Hannah shook her head. ‘I’m just trying to get an idea of what might have happened before I break the news to the ACC that the dead woman called us twice before she died.’

‘On the day of the awards dinner?’

‘Mmmm. Not ideal timing.’

‘Rather you than me, ma’am.’ Maggie was no fan of the ACC.

‘You said it.’

‘I can put out feelers if you like. In the farming world, everybody knows everybody else. You say this farm belongs to a man called Hinds? I bet my dad has come across him.’

‘Would you mind having a word? It’s not our case, but I’d like to learn more about Orla’s background. In particular, any feedback on this story about the brother who disappeared twenty years ago.’

‘Will do.’ Maggie nodded. ‘So the farmer lost both his children?’

‘Yes.’ Hannah could not comprehend what it must be like to have both your kids die young. ‘Unlucky man, Michael Hinds.’

Gaby Malcolm, in the PSD, was one of Hannah’s favourite people in the Cumbria Constabulary. The keepers of the force’s conscience were never likely winners of any popularity contest, but nobody could dislike this small birdlike woman from Bermuda. Her manner was so calm that ten minutes in her company felt as soothing as a session with a skilled hypnotherapist.

‘I’ll talk to the IPCC, but there’s really no need for Linz Waller to get her knickers in a twist,’ Gaby paused. ‘Or you, come to that.

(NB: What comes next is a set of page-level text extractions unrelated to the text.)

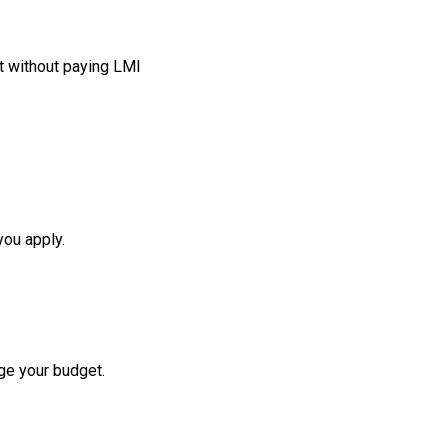
t without paying LMI
you apply.
ge your budget.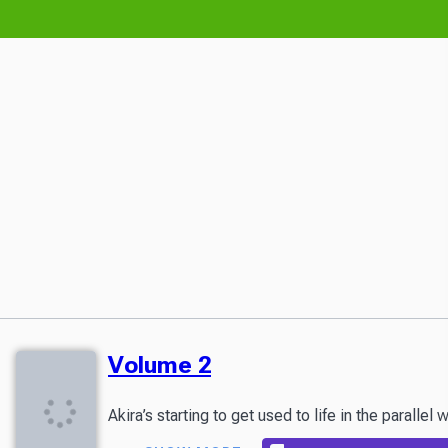
Volume 2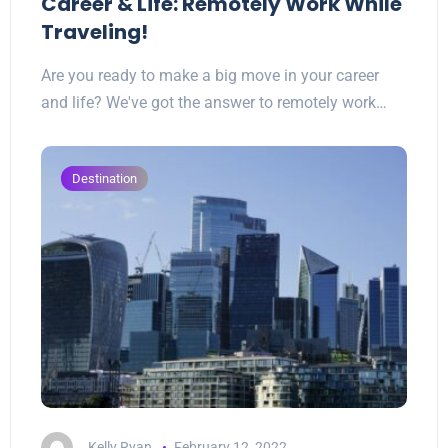
Career & Life: Remotely Work While
Traveling!
Are you ready to make a big move in your career
and life? We've got the answer to remotely work…
Destination
Kelly Ryan
February 12, 2022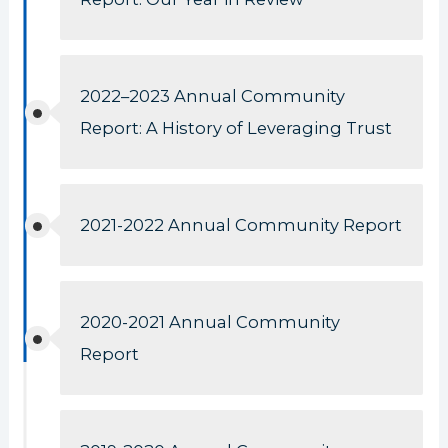
2022–2023 Annual Community
Report: A History of Leveraging Trust
2021-2022 Annual Community Report
2020-2021 Annual Community
Report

Ten to one, they won’t want to get involved. You know the drill. As long as nothing improper seems to have occurred, and there’s no hint of the force sweeping the crap under the carpet, they will pass it back and tell us to decide what to do for ourselves. I doubt there will be a need for a local investigation, so we can make a short report to stick in a file, and everything will be sorted.’

‘And if they insist on a local investigation?’

‘Whatever happened to looking on the bright side, Hannah?’ Gaby smiled. ‘Look, you’ve acted immediately, and from the tapes of the two conversations, there’s nothing much more that could have been done. The woman was obviously drunk. There’s no way the IPCC will want to investigate themselves, that’s only if the shit really hits the fan with a bang. Local enquiry? I’d be very surprised.’